Speaking of cameras, Apple raved about its cameras at launch, speaking at length about bokeh quality and computational photography. As good as the photographic output on the iPhone Xs Max is, the issue is that the competition is really good, as well. In a blind test with more than 50 participants, votes were constantly cast in the direction of the iPhone’s Android counterparts like the Pixel 3 XL and the Note 9, despite similar framing and composition. However, there was a trend: the iPhone seemed to top the comparisons when HDR was required, while portraits remained its strong suit.
Next, we come to the applications, file and photo management system, which actually is more of an iOS evaluation.
There’s no way to arrange icons such that they “float”, which meant I pad the top of my home screen with the less-used icons in order to better reach the more useful ones below.
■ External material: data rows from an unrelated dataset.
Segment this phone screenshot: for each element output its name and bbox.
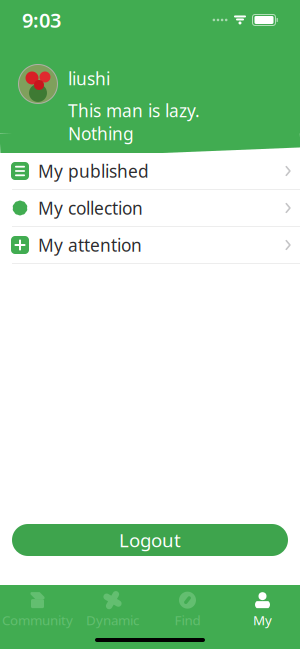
button[interactable]: Community	[0, 590, 75, 630]
staticText: Dynamic	[86, 611, 139, 629]
staticText: Find	[174, 611, 200, 629]
staticText: My collection	[38, 196, 143, 220]
button[interactable]: My collection	[0, 190, 300, 227]
staticText: Logout	[119, 528, 181, 552]
staticText: My published	[38, 160, 149, 182]
staticText: liushi	[68, 67, 110, 90]
staticText: This man is lazy. Nothing	[68, 99, 200, 145]
button[interactable]: Dynamic	[75, 590, 150, 630]
button[interactable]: My published	[0, 153, 300, 190]
button[interactable]: Logout	[12, 524, 288, 556]
staticText: 9:03	[22, 7, 61, 33]
button[interactable]: Find	[150, 590, 225, 630]
button[interactable]: My attention	[0, 227, 300, 264]
staticText: My	[253, 611, 272, 629]
staticText: My attention	[38, 234, 142, 256]
button[interactable]: My	[225, 590, 300, 630]
staticText: Community	[2, 611, 73, 629]
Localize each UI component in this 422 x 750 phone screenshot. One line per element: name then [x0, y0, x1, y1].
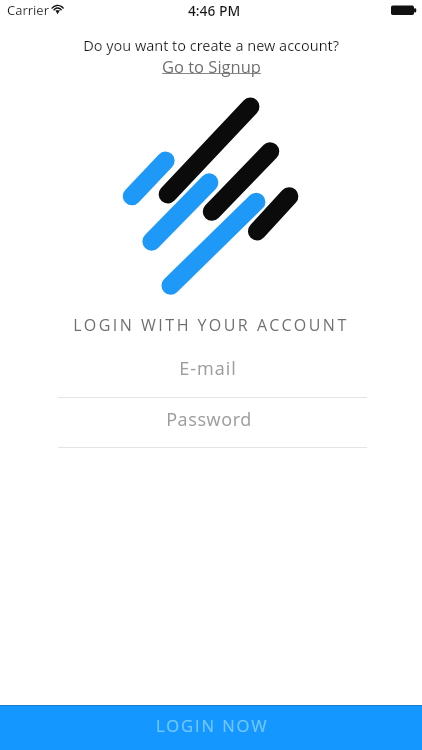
staticText: LOGIN NOW	[156, 714, 269, 737]
staticText: LOGIN WITH YOUR ACCOUNT	[0, 314, 422, 336]
other: Wi-Fi signal	[51, 1, 65, 15]
staticText: Password	[0, 407, 420, 432]
staticText: E-mail	[0, 356, 419, 381]
button[interactable]: LOGIN NOW	[0, 705, 422, 750]
button[interactable]: Go to Signup	[162, 55, 261, 77]
staticText: Do you want to create a new account?	[0, 36, 422, 56]
staticText: Carrier	[7, 1, 49, 19]
staticText: Go to Signup	[162, 55, 261, 77]
staticText: 4:46 PM	[3, 1, 422, 20]
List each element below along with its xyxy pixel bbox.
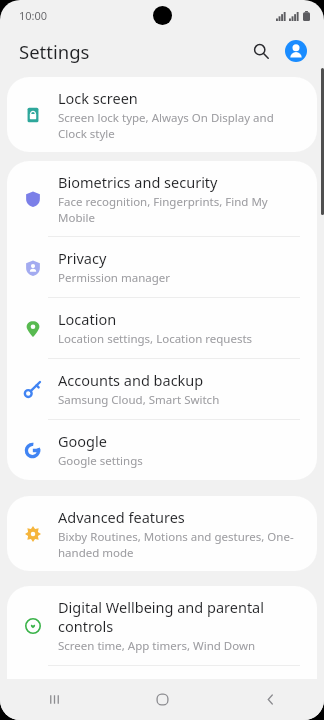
staticText: Biometrics and security — [58, 172, 218, 192]
button[interactable]: Account — [280, 35, 312, 67]
staticText: Settings — [19, 39, 90, 64]
staticText: Location settings, Location requests — [58, 331, 253, 347]
button[interactable]: Lock screen — [7, 77, 317, 152]
button[interactable]: Accounts and backup — [7, 359, 317, 419]
staticText: Permission manager — [58, 270, 171, 286]
button[interactable]: Search — [245, 35, 277, 67]
staticText: Battery, Storage, Memory, Security — [58, 699, 245, 709]
staticText: Screen lock type, Always On Display and … — [58, 110, 303, 141]
staticText: Face recognition, Fingerprints, Find My … — [58, 194, 303, 225]
staticText: Privacy — [58, 248, 107, 268]
staticText: Google settings — [58, 453, 143, 469]
staticText: Samsung Cloud, Smart Switch — [58, 392, 220, 408]
staticText: Screen time, App timers, Wind Down — [58, 638, 256, 654]
button[interactable]: Back — [216, 679, 324, 720]
button[interactable]: Privacy — [7, 237, 317, 297]
button[interactable]: Digital Wellbeing and parental controls — [7, 586, 317, 665]
button[interactable]: Location — [7, 298, 317, 358]
button[interactable]: Advanced features — [7, 496, 317, 571]
staticText: 10:00 — [19, 8, 48, 23]
staticText: Bixby Routines, Motions and gestures, On… — [58, 529, 303, 560]
button[interactable]: Recents — [0, 679, 108, 720]
button[interactable]: Home — [108, 679, 216, 720]
staticText: Location — [58, 309, 117, 329]
button[interactable]: Biometrics and security — [7, 161, 317, 236]
staticText: Advanced features — [58, 507, 185, 527]
staticText: Digital Wellbeing and parental controls — [58, 597, 303, 636]
staticText: Lock screen — [58, 88, 138, 108]
staticText: Google — [58, 431, 107, 451]
staticText: Device care — [58, 677, 136, 697]
button[interactable]: Device care — [7, 666, 317, 720]
staticText: Accounts and backup — [58, 370, 204, 390]
button[interactable]: Google — [7, 420, 317, 480]
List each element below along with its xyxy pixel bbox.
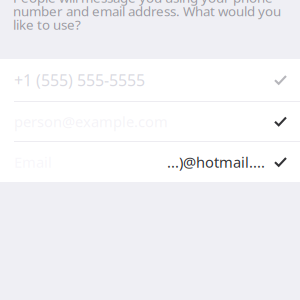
button[interactable]: Email [0,142,300,182]
button[interactable]: person@example.com [0,102,300,141]
staticText: person@example.com [14,112,168,131]
staticText: People will message you using your phone [13,0,273,6]
staticText: +1 (555) 555-5555 [14,69,145,91]
button[interactable]: +1 (555) 555-5555 [0,59,300,101]
staticText: like to use? [13,16,81,33]
staticText: ...)@hotmail.... [167,152,265,172]
staticText: number and email address. What would you [13,2,281,20]
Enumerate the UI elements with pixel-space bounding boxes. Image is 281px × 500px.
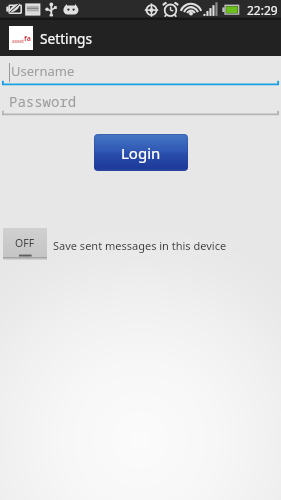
button[interactable]: App icon — [9, 26, 33, 50]
staticText: Save sent messages in this device — [53, 238, 227, 253]
button[interactable]: Password — [0, 88, 281, 116]
staticText: Username — [11, 62, 75, 80]
staticText: Login — [121, 143, 161, 163]
staticText: Password — [9, 92, 77, 111]
staticText: OFF — [15, 236, 35, 250]
staticText: asset — [12, 38, 24, 44]
button[interactable]: OFF — [3, 228, 47, 260]
button[interactable]: Username — [0, 58, 281, 86]
button[interactable]: Login — [94, 134, 188, 171]
staticText: 22:29 — [247, 2, 278, 18]
staticText: fa — [24, 34, 31, 44]
staticText: Settings — [40, 29, 93, 48]
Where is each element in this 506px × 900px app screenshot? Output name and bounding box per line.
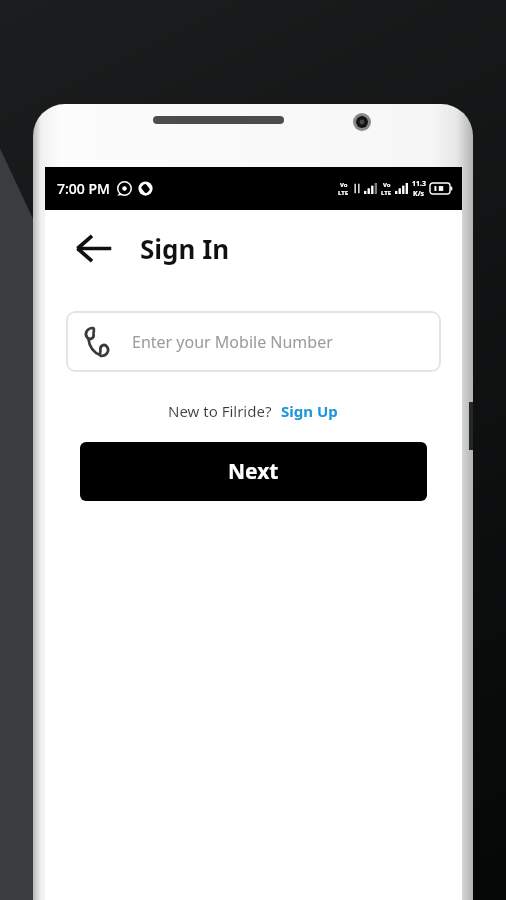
button[interactable]: Sign Up: [279, 399, 340, 423]
staticText: Vo: [340, 181, 348, 189]
staticText: New to Filride?: [168, 401, 272, 421]
button[interactable]: Next: [80, 442, 427, 501]
staticText: Next: [228, 457, 279, 486]
staticText: LTE: [381, 189, 392, 197]
staticText: Sign Up: [281, 401, 338, 421]
staticText: K/s: [413, 189, 425, 199]
button[interactable]: Enter your Mobile Number: [66, 311, 441, 372]
staticText: Sign In: [140, 231, 230, 266]
staticText: Enter your Mobile Number: [132, 331, 333, 353]
staticText: 11.3: [412, 179, 426, 189]
button[interactable]: Back: [71, 226, 116, 271]
staticText: 7:00 PM: [57, 179, 110, 198]
staticText: LTE: [338, 189, 349, 197]
staticText: Vo: [383, 181, 391, 189]
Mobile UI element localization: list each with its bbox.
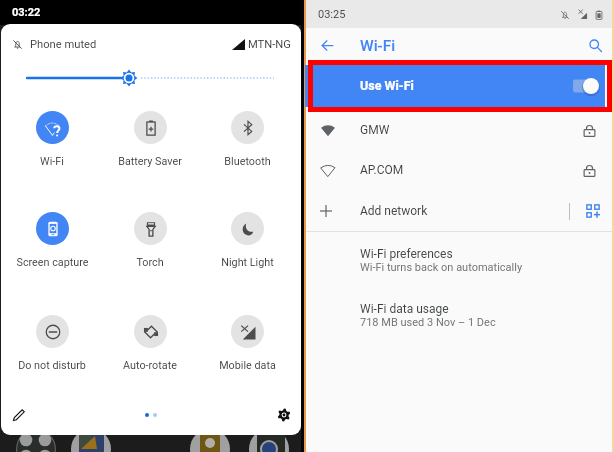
- staticText: Wi-Fi data usage: [360, 302, 449, 316]
- staticText: 03:22: [12, 6, 41, 19]
- staticText: Night Light: [221, 256, 274, 269]
- other: Phone muted: [12, 39, 23, 50]
- staticText: Screen capture: [16, 256, 89, 269]
- staticText: Wi-Fi: [360, 37, 396, 55]
- staticText: Wi-Fi turns back on automatically: [360, 261, 523, 274]
- button[interactable]: Wi-Fi data usage: [306, 301, 612, 341]
- button[interactable]: GMW: [306, 110, 612, 150]
- button[interactable]: Use Wi-Fi: [305, 65, 605, 107]
- staticText: Use Wi-Fi: [360, 78, 414, 93]
- button[interactable]: Search: [582, 32, 609, 59]
- staticText: 718 MB used 3 Nov – 1 Dec: [360, 316, 496, 329]
- button[interactable]: Screen capture: [4, 212, 100, 269]
- staticText: Wi-Fi preferences: [360, 247, 453, 261]
- staticText: Torch: [136, 256, 164, 269]
- button[interactable]: Mobile data: [199, 315, 295, 372]
- button[interactable]: Wi-Fi: [4, 111, 100, 168]
- staticText: AP.COM: [360, 163, 404, 177]
- staticText: Phone muted: [30, 38, 97, 51]
- staticText: Battery Saver: [118, 155, 182, 168]
- staticText: GMW: [360, 123, 390, 137]
- button[interactable]: Bluetooth: [199, 111, 295, 168]
- staticText: Wi-Fi: [40, 155, 64, 168]
- staticText: Add network: [360, 204, 428, 218]
- staticText: MTN-NG: [248, 38, 291, 51]
- staticText: Do not disturb: [18, 359, 86, 372]
- staticText: Mobile data: [219, 359, 276, 372]
- button[interactable]: Torch: [102, 212, 198, 269]
- button[interactable]: Wi-Fi preferences: [306, 246, 612, 286]
- button[interactable]: Scan QR code: [583, 201, 603, 221]
- button[interactable]: Edit: [7, 403, 31, 427]
- button[interactable]: Night Light: [199, 212, 295, 269]
- button[interactable]: AP.COM: [306, 150, 612, 190]
- button[interactable]: Battery Saver: [102, 111, 198, 168]
- button[interactable]: Settings: [272, 403, 296, 427]
- staticText: Bluetooth: [224, 155, 271, 168]
- staticText: 03:25: [318, 8, 346, 21]
- button[interactable]: Add network: [306, 191, 612, 231]
- staticText: Auto-rotate: [123, 359, 177, 372]
- button[interactable]: Auto-rotate: [102, 315, 198, 372]
- button[interactable]: Do not disturb: [4, 315, 100, 372]
- button[interactable]: Back: [315, 33, 340, 58]
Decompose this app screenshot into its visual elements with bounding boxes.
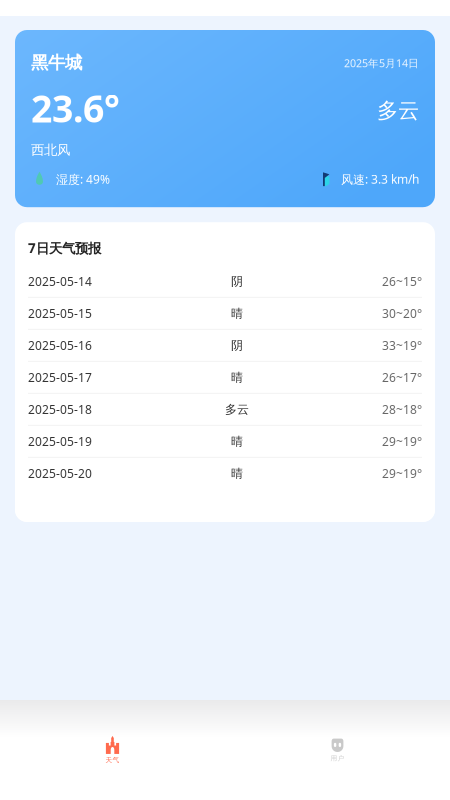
staticText: 用户 [330,754,344,762]
staticText: 湿度: 49% [56,171,110,187]
button[interactable]: 2025-05-20 [15,458,435,490]
staticText: 29~19° [382,433,422,449]
staticText: 26~17° [382,369,422,385]
button[interactable]: 2025-05-17 [15,362,435,394]
button[interactable]: 用户 [225,721,450,779]
staticText: 23.6° [31,83,120,133]
staticText: 2025-05-17 [28,369,92,385]
button[interactable]: 2025-05-15 [15,298,435,330]
staticText: 28~18° [382,401,422,417]
staticText: 风速: 3.3 km/h [341,171,419,187]
staticText: 29~19° [382,465,422,481]
staticText: 晴 [231,466,243,481]
button[interactable]: 2025-05-16 [15,330,435,362]
staticText: 2025年5月14日 [344,56,419,70]
staticText: 晴 [231,306,243,321]
staticText: 晴 [231,370,243,385]
staticText: 2025-05-20 [28,465,92,481]
staticText: 2025-05-18 [28,401,92,417]
button[interactable]: 2025-05-14 [15,266,435,298]
staticText: 30~20° [382,305,422,321]
button[interactable]: 天气 [0,721,225,779]
button[interactable]: 2025-05-19 [15,426,435,458]
staticText: 晴 [231,434,243,449]
staticText: 2025-05-16 [28,337,92,353]
staticText: 多云 [225,402,249,417]
staticText: 2025-05-15 [28,305,92,321]
staticText: 7日天气预报 [28,239,101,257]
staticText: 33~19° [382,337,422,353]
staticText: 2025-05-19 [28,433,92,449]
staticText: 天气 [106,756,120,764]
button[interactable]: 2025-05-18 [15,394,435,426]
staticText: 阴 [231,338,243,353]
staticText: 西北风 [31,142,70,158]
staticText: 阴 [231,274,243,289]
staticText: 黑牛城 [31,52,82,73]
staticText: 26~15° [382,273,422,289]
staticText: 多云 [377,98,419,124]
staticText: 2025-05-14 [28,273,92,289]
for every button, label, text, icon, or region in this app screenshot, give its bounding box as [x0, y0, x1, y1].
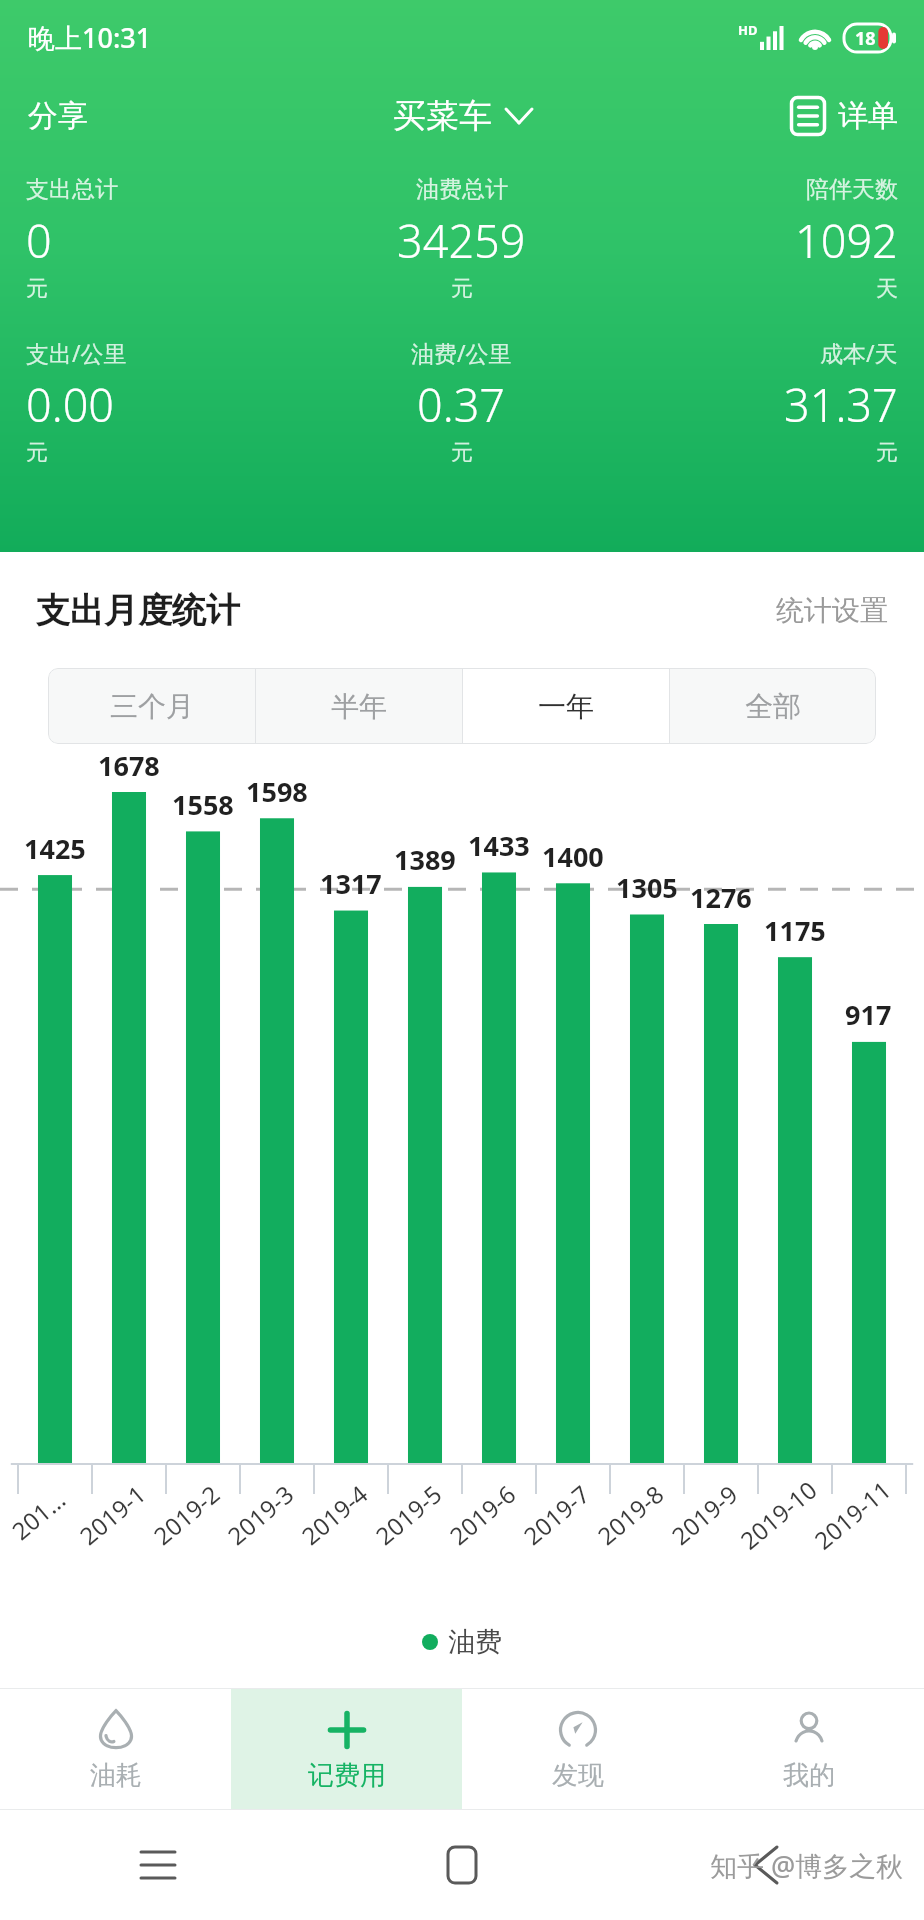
staticText: 2019-2	[146, 1477, 227, 1552]
staticText: 1389	[394, 841, 456, 878]
staticText: 1678	[98, 747, 160, 784]
staticText: 1433	[468, 827, 530, 864]
staticText: 1598	[246, 773, 308, 810]
staticText: 我的	[783, 1759, 835, 1792]
button[interactable]: Back	[728, 1827, 804, 1903]
staticText: 油费/公里	[411, 337, 512, 368]
staticText: 2019-5	[368, 1477, 449, 1552]
staticText: 支出/公里	[26, 337, 127, 368]
staticText: 1317	[320, 865, 382, 902]
staticText: 发现	[552, 1759, 604, 1792]
staticText: 2019-3	[220, 1477, 301, 1552]
staticText: 2019-1	[72, 1477, 153, 1552]
button[interactable]: 全部	[670, 668, 876, 744]
staticText: 1276	[690, 879, 752, 916]
staticText: 1305	[616, 869, 678, 906]
staticText: 0	[26, 210, 52, 271]
staticText: 917	[845, 996, 892, 1033]
staticText: 2019-9	[664, 1477, 745, 1552]
staticText: 元	[26, 275, 48, 303]
staticText: 201…	[4, 1482, 72, 1547]
button[interactable]: 三个月	[48, 668, 255, 744]
staticText: 全部	[745, 689, 801, 724]
staticText: 油耗	[90, 1759, 142, 1792]
staticText: 买菜车	[393, 95, 492, 137]
staticText: 元	[451, 275, 473, 303]
staticText: 1558	[172, 786, 234, 823]
button[interactable]: 买菜车	[381, 87, 544, 145]
staticText: 油费总计	[416, 175, 508, 204]
staticText: 2019-4	[294, 1477, 375, 1552]
staticText: 元	[26, 439, 48, 467]
button[interactable]: 半年	[256, 668, 462, 744]
staticText: 支出月度统计	[36, 589, 240, 632]
staticText: 1400	[542, 838, 604, 875]
staticText: HD	[738, 21, 758, 39]
staticText: 31.37	[784, 374, 898, 435]
staticText: 知乎 @博多之秋	[710, 1847, 904, 1884]
button[interactable]: Home	[424, 1827, 500, 1903]
button[interactable]: 统计设置	[762, 583, 902, 638]
staticText: 半年	[331, 689, 387, 724]
button[interactable]: 记费用	[231, 1689, 462, 1809]
staticText: 2019-10	[733, 1473, 824, 1556]
staticText: 1175	[764, 912, 826, 949]
staticText: 分享	[28, 97, 88, 135]
staticText: 一年	[538, 689, 594, 724]
staticText: 油费	[448, 1625, 502, 1659]
button[interactable]: 分享	[14, 87, 102, 145]
staticText: 三个月	[110, 689, 194, 724]
staticText: 记费用	[308, 1759, 386, 1792]
button[interactable]: 详单	[778, 88, 910, 144]
staticText: 18	[855, 26, 876, 51]
staticText: 元	[451, 439, 473, 467]
button[interactable]: 一年	[463, 668, 669, 744]
button[interactable]: 我的	[693, 1689, 924, 1809]
button[interactable]: 发现	[462, 1689, 693, 1809]
staticText: 天	[876, 275, 898, 303]
staticText: 2019-6	[442, 1477, 523, 1552]
staticText: 0.37	[417, 374, 506, 435]
staticText: 2019-8	[590, 1477, 671, 1552]
staticText: 支出总计	[26, 175, 118, 204]
button[interactable]: 油耗	[0, 1689, 231, 1809]
staticText: 0.00	[26, 374, 115, 435]
staticText: 1425	[24, 830, 86, 867]
staticText: 统计设置	[776, 593, 888, 628]
staticText: 元	[876, 439, 898, 467]
staticText: 陪伴天数	[806, 175, 898, 204]
button[interactable]: Recent apps	[120, 1827, 196, 1903]
staticText: 详单	[838, 97, 898, 135]
staticText: 1092	[795, 210, 898, 271]
staticText: 34259	[397, 210, 526, 271]
staticText: 2019-7	[516, 1477, 597, 1552]
staticText: 晚上10:31	[28, 19, 152, 56]
staticText: 成本/天	[820, 337, 898, 368]
staticText: 2019-11	[807, 1473, 898, 1556]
File management was also a bit of a headache – you are unable to create new folders in Files in order to organise documents and other files, something I consider to be an absolute necessity for a power user.
I got around it by using Google Drive, but I suppose there’s some way to justify this painful lack of control over file organisation: not everyone is a power user. So, instead of the painful file organisation structure on Android, iOS lumps all your PDFs and documents in the iBooks app. Photos go to … well, Photos, as do Music and Videos. My educated guess is that it prevents messy file structures by keeping everything intuitive and accessible from the home page. To each their own, I guess.
But you’re not paying for the design, the functionality and the performance. Apple knows too well that the utility of their devices lies in a well-implemented ecosystem of devices that ensures continuity and consistency across different use cases. Everything, from the HomePod to the AirPods, from the App Store to Siri, shares a consistent visual language and user interface. That also means you pay extra for your applications, something Android users are quick to point out.
Coming from a year packed with Android smartphone releases, picking up the iPhone Xs Max was a big sigh of relief. There wasn’t the mad tedium of putting icons in exactly the same positions, no worry about file management, no concern about the ugly, bulky skins manufacturers have been slapping on top of Android, and better yet: beautiful bundled applications that (mostly) are useful.
Handover works brilliantly: half-completed documents on Pages can be continued on the way out of the house with the mobile app, and surfing the web on the iPhone transitions immediately to my Mac Pro right when it boots.
The iPhone Xs Max is artful at what it does best- providing a top-tier, large-screen user experience in a premium-feeling, well-designed form. For Apple users used to smaller screens, the Xs Max brings everything to the next level with minimal wasted space. Android users, sick of convoluted interfaces, bulky bloatware and seeking some level of simplicity might be tempted to switch over, especially if they’re used to a large screen.
In any case, the iPhone Xs Max retails in Singapore at SGD 1,799 for the baseline 64GB model. The 256GB variant comes in at SGD 2,039, while the fully-specced 512GB version will cost you SGD 2,349.